# made by wiha?



## paulcanada (Feb 6, 2009)

hey guys.

i found this picture and it looks like this ideal screwdriver is made by wiha. i was just curious if anybody knows other rebranded tools like this?

i know the weidmuller terminators they gave us at work has the wiha logo on it too, so they are just like this picture except in weidmuller colors.

paul.


----------



## Aiken Colon (May 16, 2008)

paulcanada said:


> hey guys.
> 
> i found this picture and it looks like this ideal screwdriver is made by wiha. i was just curious if anybody knows other rebranded tools like this?
> 
> ...


Yes they are made by Wiha. There is another thread somewhere in the tools section on here where I posted a close up of the handle. The handle has a Wiha logo in it.

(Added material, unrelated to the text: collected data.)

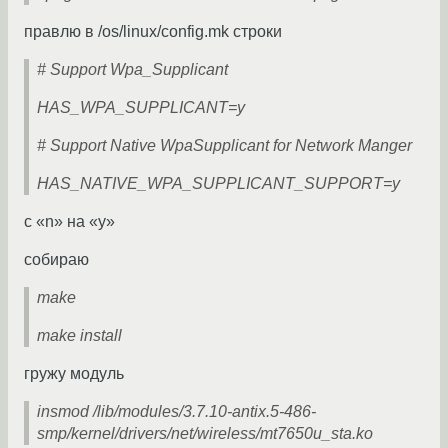
правлю в /os/linux/config.mk строки
# Support Wpa_Supplicant
HAS_WPA_SUPPLICANT=y
# Support Native WpaSupplicant for Network Manger
HAS_NATIVE_WPA_SUPPLICANT_SUPPORT=y
c «n» на «y»
собираю
make
make install
гружу модуль
insmod /lib/modules/3.7.10-antix.5-486-
smp/kernel/drivers/net/wireless/mt7650u_sta.ko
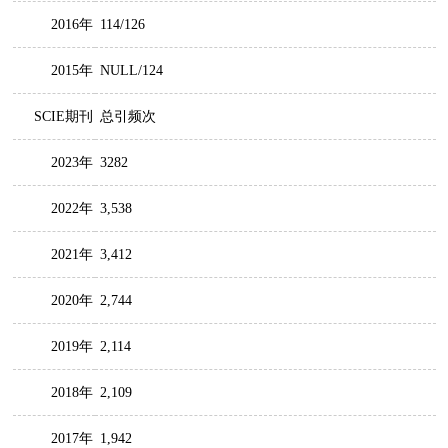
2016年
114/126
2015年
NULL/124
SCIE期刊
总引频次
2023年
3282
2022年
3,538
2021年
3,412
2020年
2,744
2019年
2,114
2018年
2,109
2017年
1,942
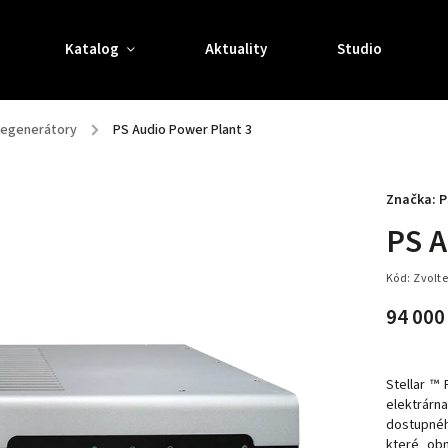
Katalog
Aktuality
Studio
 regenerátory
/
PS Audio Power Plant 3
Značka:
P
PS A
Kód:
Zvolte
94 000
Stellar ™
elektrárn
dostupnéh
které obn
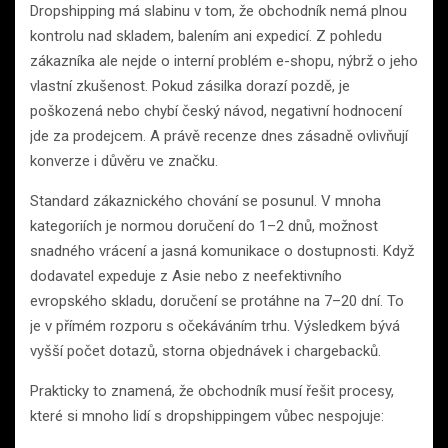
Dropshipping má slabinu v tom, že obchodník nemá plnou
kontrolu nad skladem, balením ani expedicí. Z pohledu
zákazníka ale nejde o interní problém e-shopu, nýbrž o jeho
vlastní zkušenost. Pokud zásilka dorazí pozdě, je
poškozená nebo chybí český návod, negativní hodnocení
jde za prodejcem. A právě recenze dnes zásadně ovlivňují
konverze i důvěru ve značku.
Standard zákaznického chování se posunul. V mnoha
kategoriích je normou doručení do 1–2 dnů, možnost
snadného vrácení a jasná komunikace o dostupnosti. Když
dodavatel expeduje z Asie nebo z neefektivního
evropského skladu, doručení se protáhne na 7–20 dní. To
je v přímém rozporu s očekáváním trhu. Výsledkem bývá
vyšší počet dotazů, storna objednávek i chargebacků.
Prakticky to znamená, že obchodník musí řešit procesy,
které si mnoho lidí s dropshippingem vůbec nespojuje:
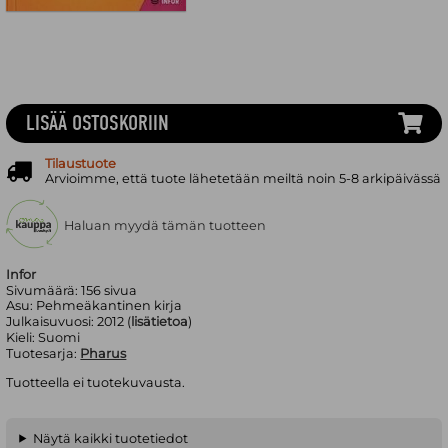
LISÄÄ OSTOSKORIIN
Tilaustuote
Arvioimme, että tuote lähetetään meiltä noin 5-8 arkipäivässä
Haluan myydä tämän tuotteen
Infor
Sivumäärä:
156
sivua
Asu:
Pehmeäkantinen kirja
Julkaisuvuosi:
2012 (
lisätietoa
)
Kieli:
Suomi
Tuotesarja:
Pharus
Tuotteella ei tuotekuvausta.
Näytä kaikki tuotetiedot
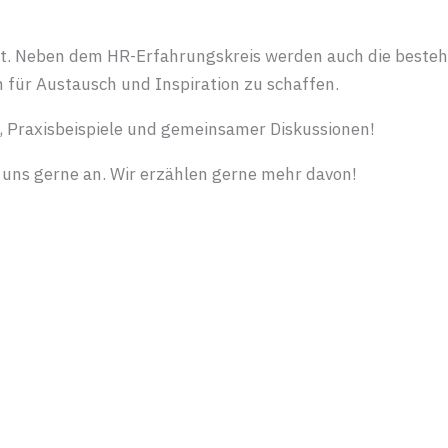
t. Neben dem HR-Erfahrungskreis werden auch die besteh
für Austausch und Inspiration zu schaffen.
e, Praxisbeispiele und gemeinsamer Diskussionen!
 uns gerne an. Wir erzählen gerne mehr davon!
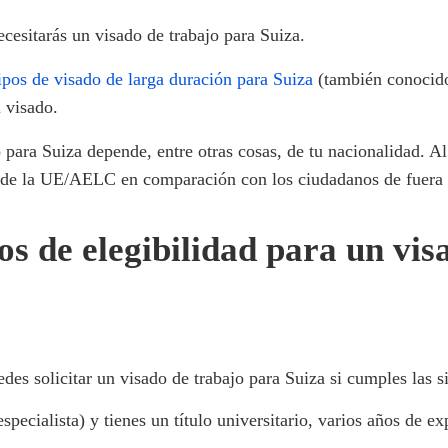
ecesitarás un visado de trabajo para Suiza.
ipos de visado de larga duración para Suiza
(también conocido
l visado.
 para Suiza depende, entre otras cosas, de tu nacionalidad. Al
os de la UE/AELC en comparación con los ciudadanos de fuer
ios de elegibilidad para un vi
 solicitar un visado de trabajo para Suiza si cumples las s
especialista) y tienes un título universitario, varios años de e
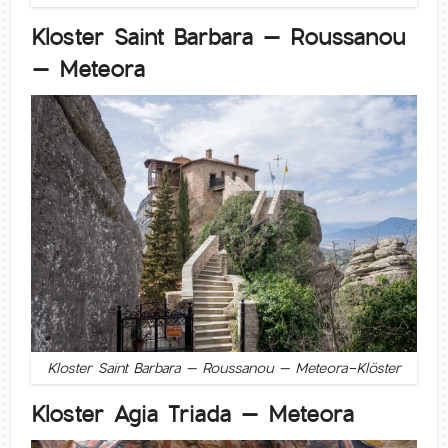
Kloster Saint Barbara – Roussanou
– Meteora
Kloster Saint Barbara – Roussanou – Meteora-Klöster
Kloster Agia Triada – Meteora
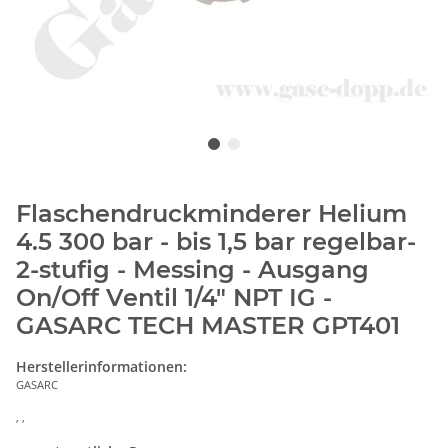
Flaschendruckminderer Helium
4.5 300 bar - bis 1,5 bar regelbar-
2-stufig - Messing - Ausgang
On/Off Ventil 1/4" NPT IG -
GASARC TECH MASTER GPT401
Herstellerinformationen:
GASARC
, ,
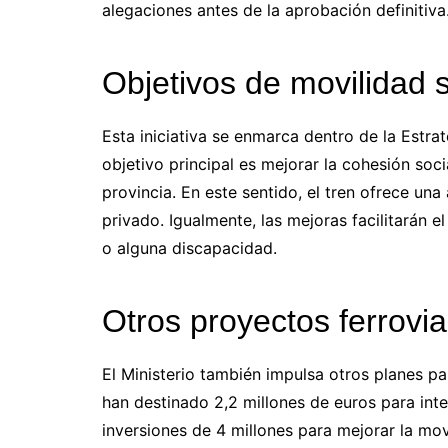
alegaciones antes de la aprobación definitiva
Objetivos de movilidad s
Esta iniciativa se enmarca dentro de la Estra
objetivo principal es mejorar la cohesión soc
provincia. En este sentido, el tren ofrece una 
privado. Igualmente, las mejoras facilitarán
o alguna discapacidad.
Otros proyectos ferrovia
El Ministerio también impulsa otros planes par
han destinado 2,2 millones de euros para inte
inversiones de 4 millones para mejorar la movi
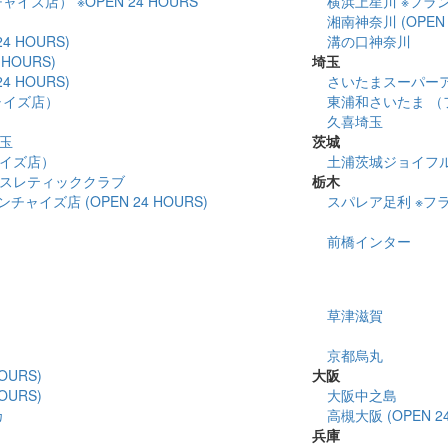
イズ店） ※OPEN 24 HOURS
横浜上星川 ※フランチ
湘南神奈川 (OPEN 
4 HOURS)
溝の口神奈川
HOURS)
埼玉
4 HOURS)
さいたまスーパー
ャイズ店）
東浦和さいたま （
久喜埼玉
玉
茨城
イズ店）
土浦茨城ジョイフ
スレティッククラブ
栃木
ャイズ店 (OPEN 24 HOURS)
スパレア足利 ※フラン
前橋インター
草津滋賀
京都烏丸
OURS)
大阪
OURS)
大阪中之島
カ
高槻大阪 (OPEN 24
兵庫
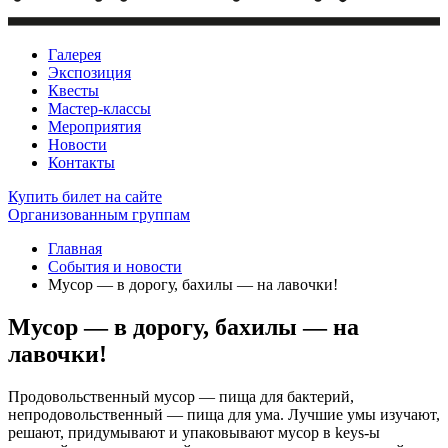
Галерея
Экспозиция
Квесты
Мастер-классы
Мероприятия
Новости
Контакты
Купить билет
на сайте
Организованным группам
Главная
События и новости
Мусор — в дорогу, бахилы — на лавочки!
Мусор — в дорогу, бахилы — на
лавочки!
Продовольственный мусор — пища для бактерий,
непродовольственный — пища для ума. Лучшие умы изучают,
решают, придумывают и упаковывают мусор в keys-ы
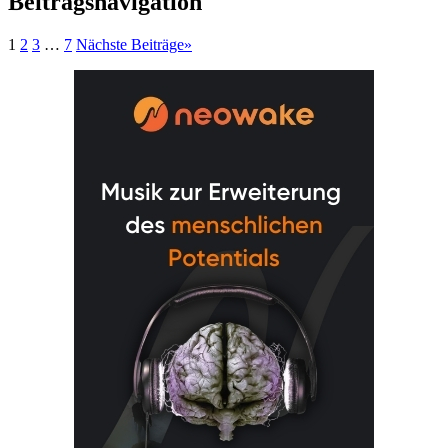
Beitragsnavigation
1
2
3
…
7
Nächste Beiträge
»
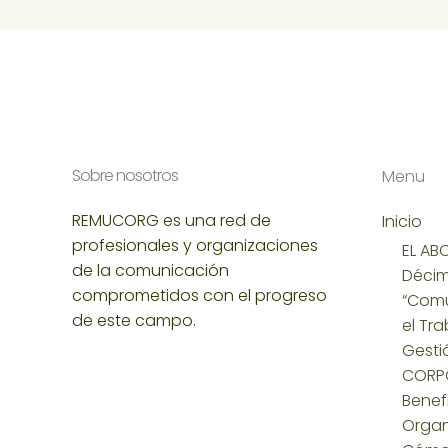
Sobre nosotros
Menu
REMUCORG es una red de
Inicio
profesionales y organizaciones
EL ABC
de la comunicación
Décim
comprometidos con el progreso
“Comu
de este campo.
el Tra
Gesti
CORP
Benef
Organ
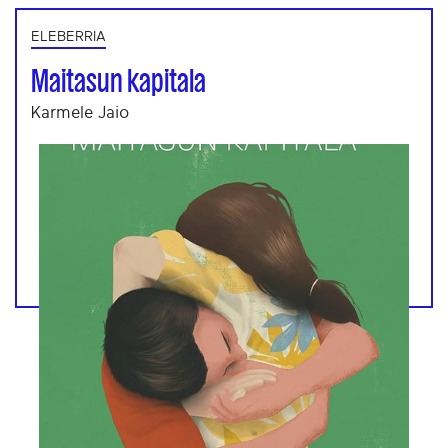
ELEBERRIA
Maitasun kapitala
Karmele Jaio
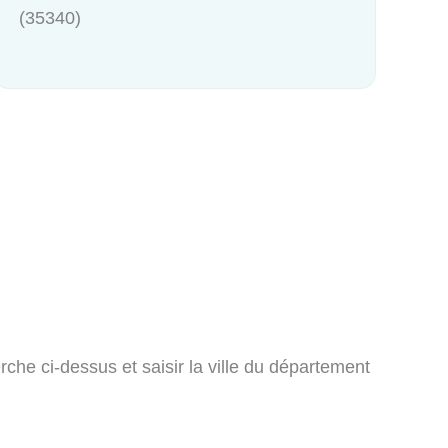
(35340)
rche ci-dessus et saisir la ville du département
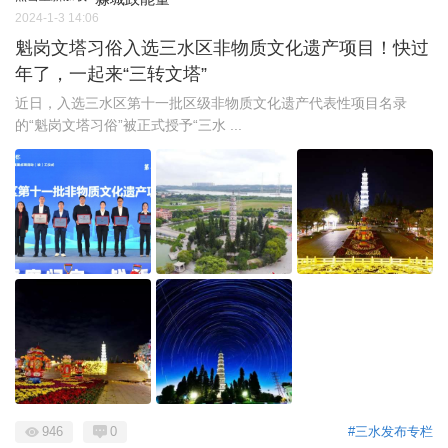
2024-1-3 14:06
魁岗文塔习俗入选三水区非物质文化遗产项目！快过
年了，一起来“三转文塔”
近日，入选三水区第十一批区级非物质文化遗产代表性项目名录
的“魁岗文塔习俗”被正式授予“三水 ...
946
0
#三水发布专栏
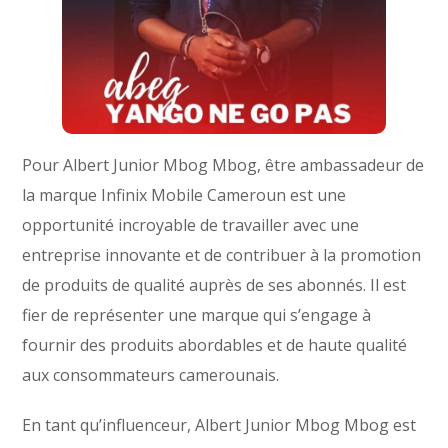
Pour Albert Junior Mbog Mbog, être ambassadeur de
la marque Infinix Mobile Cameroun est une
opportunité incroyable de travailler avec une
entreprise innovante et de contribuer à la promotion
de produits de qualité auprès de ses abonnés. Il est
fier de représenter une marque qui s’engage à
fournir des produits abordables et de haute qualité
aux consommateurs camerounais.
En tant qu’influenceur, Albert Junior Mbog Mbog est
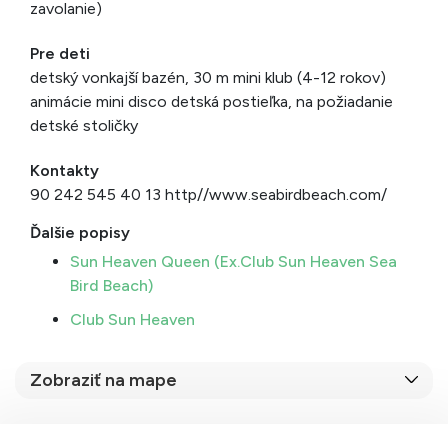
zavolanie)
Pre deti
detský vonkajší bazén, 30 m mini klub (4-12 rokov)
animácie mini disco detská postieľka, na požiadanie
detské stoličky
Kontakty
90 242 545 40 13 http//www.seabirdbeach.com/
Ďalšie popisy
Sun Heaven Queen (Ex.Club Sun Heaven Sea
Bird Beach)
Club Sun Heaven
Zobraziť na mape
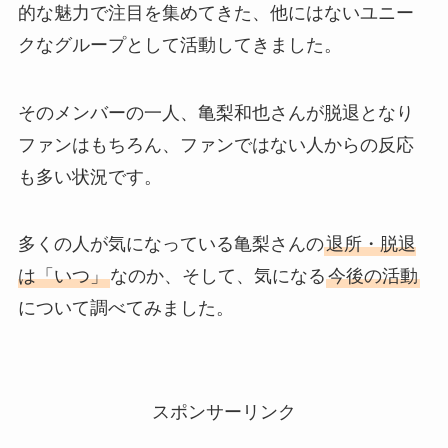
的な魅力で注目を集めてきた、他にはないユニー
クなグループとして活動してきました。
そのメンバーの一人、亀梨和也さんが脱退となり
ファンはもちろん、ファンではない人からの反応
も多い状況です。
多くの人が気になっている亀梨さんの
退所・脱退
は「いつ」
なのか、そして、気になる
今後の活動
について調べてみました。
スポンサーリンク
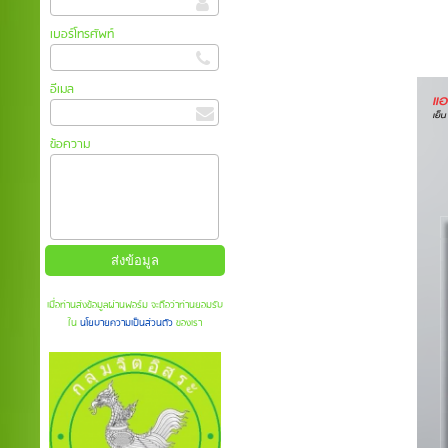
เบอร์โทรศัพท์
อีเมล
ข้อความ
เมื่อท่านส่งข้อมูลผ่านฟอร์ม จะถือว่าท่านยอมรับ
ใน
นโยบายความเป็นส่วนตัว
ของเรา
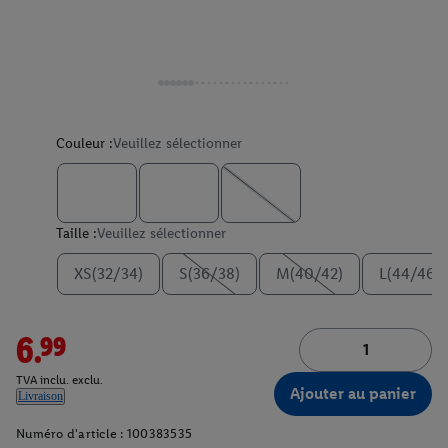
Couleur :
Veuillez sélectionner
Taille :
Veuillez sélectionner
XS(32/34)
S(36/38)
M(40/42)
L(44/46)
6.99
TVA inclu. exclu.
Ajouter au panier
Livraison
Numéro d'article :
100383535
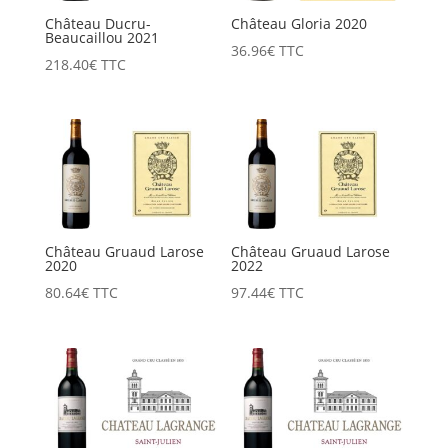
Château Ducru-
Château Gloria 2020
Beaucaillou 2021
36.96
€
TTC
218.40
€
TTC
Château Gruaud Larose
Château Gruaud Larose
2020
2022
80.64
€
TTC
97.44
€
TTC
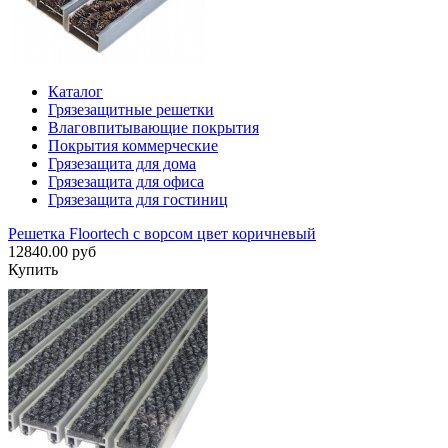
Каталог
Грязезащитные решетки
Влаговпитывающие покрытия
Покрытия коммерческие
Грязезащита для дома
Грязезащита для офиса
Грязезащита для гостиниц
Решетка Floortech с ворсом цвет коричневый
12840.00 руб
Купить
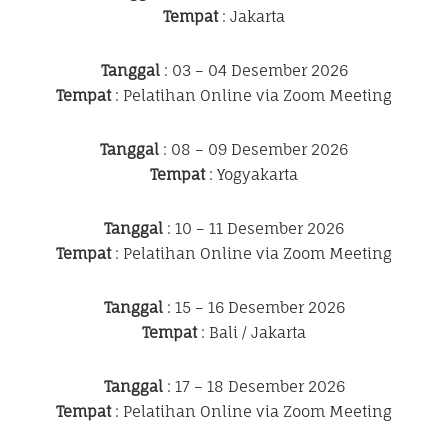
Tempat
: Jakarta
Tanggal
: 03 – 04 Desember 2026
Tempat
: Pelatihan Online via Zoom Meeting
Tanggal
: 08 – 09 Desember 2026
Tempat
: Yogyakarta
Tanggal
: 10 – 11 Desember 2026
Tempat
: Pelatihan Online via Zoom Meeting
Tanggal
: 15 – 16 Desember 2026
Tempat
: Bali / Jakarta
Tanggal
: 17 – 18 Desember 2026
Tempat
: Pelatihan Online via Zoom Meeting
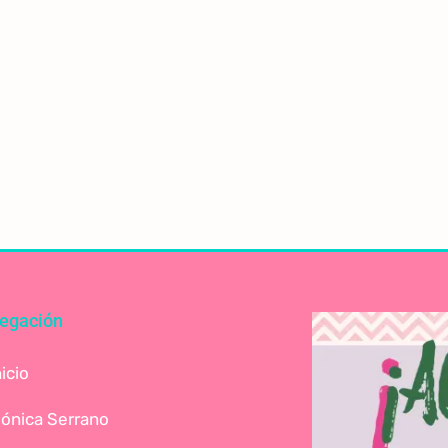
egación
nicio
ónica Serrano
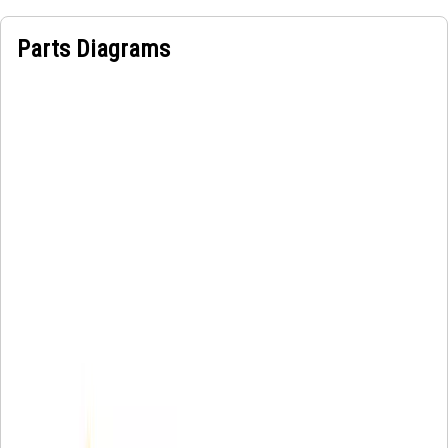
Parts Diagrams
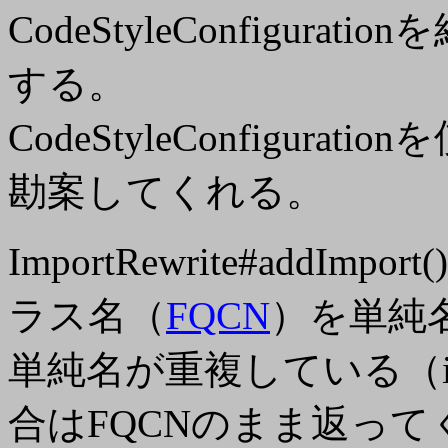
CodeStyleConfigurati
する。
CodeStyleConfigura
勘案してくれる。
ImportRewrite#addIm
ラス名（
FQCN
）を単純
単純名が重複している（i
合はFQCNのまま返って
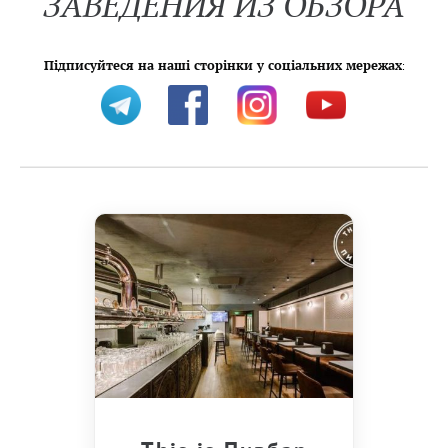
ЗАВЕДЕНИЯ ИЗ ОБЗОРА
Підписуйтеся на наші сторінки у соціальних мережах
:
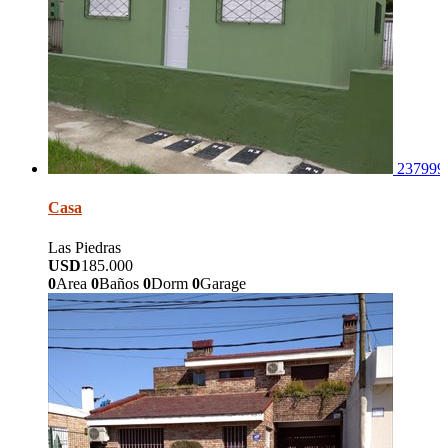
237999
Casa
Las Piedras
USD
185.000
0
Area
0
Baños
0
Dorm
0
Garage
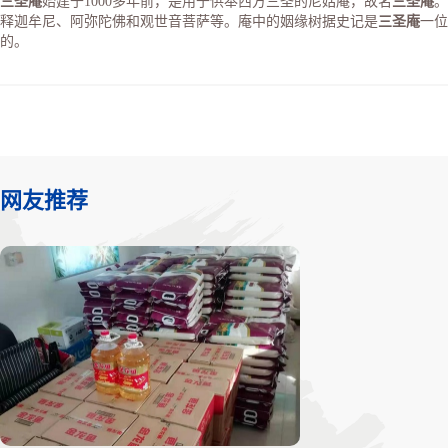
三圣庵
始建于1000多年前，是用于供奉西方三圣的尼姑庵，故名
三圣庵
。
释迦牟尼、阿弥陀佛和观世音菩萨等。庵中的姻缘树据史记是
三圣庵
一位
的。
网友推荐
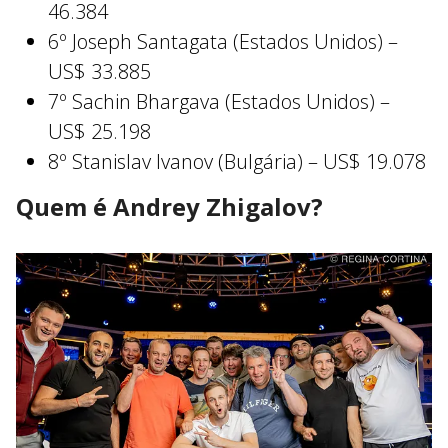
46.384
6º Joseph Santagata (Estados Unidos) –
US$ 33.885
7º Sachin Bhargava (Estados Unidos) –
US$ 25.198
8º Stanislav Ivanov (Bulgária) – US$ 19.078
Quem é Andrey Zhigalov?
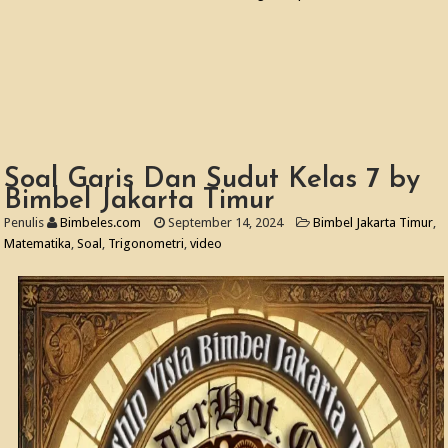
Soal Garis Dan Sudut Kelas 7 by
Bimbel Jakarta Timur
Penulis
Bimbeles.com
September 14, 2024
Bimbel Jakarta Timur
,
Matematika
,
Soal
,
Trigonometri
,
video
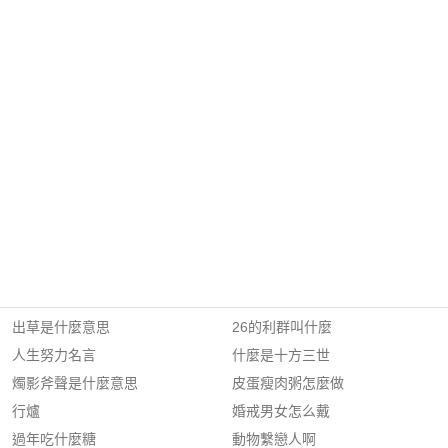
出草是什麼意思
26的利群叫什麼
人生努力名言
什麼是十方三世
燭影斧聲是什麼意思
皮蛋瘦肉粥怎麼做
行爐
婚戒男女怎么戴
過年吃什麼糖
動物繫戀人啊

Ideal Insulated Screwdrivers

Ideal Insulated Nut Drivers

Both of those are made by Wiha.

JJ


----------



## fnfs2000 (Jan 31, 2009)

There is a lot of this going on these days. Its much easier to license a product thats already being produced than reinvent the wheel.


----------



## lukejenson (Sep 14, 2009)

I don't know if Weidmuller makes their own tools or somebody else private label them for Weidmuller.

http://www.clrwtr.com/Weidmuller-Tools.htm

that page has some tools I believe is from Paladin & MANN Industries.


----------



## Rudeboy (Oct 6, 2009)

It's everywhere. Apex rebrands Wera, Klein rebrands Witte, Lux rebrands Felo. Rothenberger--Knipex. And so on. More:








:thumbsup:








:thumbsup:


----------



## Rudeboy (Oct 6, 2009)

Wow, those Ideal VDE sets are a huge rip-off.


----------